A second home provides your student a much more spacious place to call home than can be found in a residence hall or in a sorority or fraternity. On the flip side, if your student prefers more social interaction, living alone may not be preferential and having a roommate may be a better option. Either way, it will be much less disruptive and they won’t have to contend with moving in and out at the start and year of every academic year. Another pro is that your student will most likely stay healthier as highly populated living spaces do invite illness.
When living off-campus, your student will have the responsibility for helping to maintain the home (keeping it clean), managing their own meal preparation, and possibly paying bills such as utilities, although those could be managed jointly by parents and child. All of these are also great life lessons, which will serve your student well as they enter a new life of independence.
Housing will comprise a large portion of your financial outlay for your college-bound child. According to the U.S News & World Report, “Average prices per year for housing are more than $9,000 in college towns. In highly desirable college towns outside major cities, housing costs can be much higher. Monthly housing prices in Berkeley, California, home of the flagship of the University of California system, can reach more than $3,000, making the price tag for the academic year more than $27,000. In Cambridge, Massachusetts, outside of university-rich Boston, the four-year price for housing can exceed $100,000 as well.”
Based on this, investing in property to house your child could be financially beneficial. You could be able to capitalize on paying into a property you own versus paying the university for temporary housing, money on which you will never see a return.
Other items to keep in mind when deciding to buy a property are homeowners insurance, utilities, and general maintenance. All of these will add to the cost of owning a second property but depending on your specific situation, you could still see a net savings or potential profit over time.
If your son or daughter will be attending university in a desirable area, the odds are that investing in property could net you a handsome return. It can be sold once your student graduates, kept as a family vacation home, especially if it is in an area you enjoy visiting, or it can be turned into a rental property, providing you with additional passive income. Other options are gifting the home to your child should they decide to remain in the area or keeping it as a retirement home for yourself.
Again, before arriving at a decision on what option is best, we highly recommend having meeting with your financial and/or tax advisors.

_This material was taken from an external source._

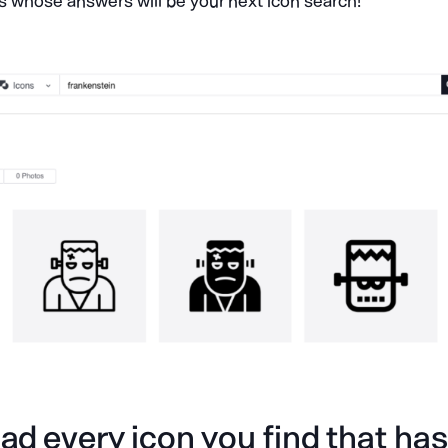
s whose answers will be your next icon search!
d every icon you find that has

If your daughter or son is one of the 17% who has chosen to attend a college outside of California, you will pay double or even triple the cost of in-state tuition. Purchasing property in the state where your student will be attending university could possibly allow them to achieve resident status, thus lowering their tuition.
According to student financial aid website, FinAid, “Most states have established residency requirements designed to prevent out-of-state students who become residents incidental to their education from qualifying.”
Each college has very distinct requirements that must be followed to achieve this so again, it is recommended that you do research in advance and have a very clear understanding of the school’s guidelines in advance of buying a property for this reason alone.
Purchasing a second property for your college student to live in while they attend university is becoming a popular housing route for many families. There are definitely pros and cons but after weighing those against your potential housing savings as well as taking the ROI into account, buying may be a very viable opportunity.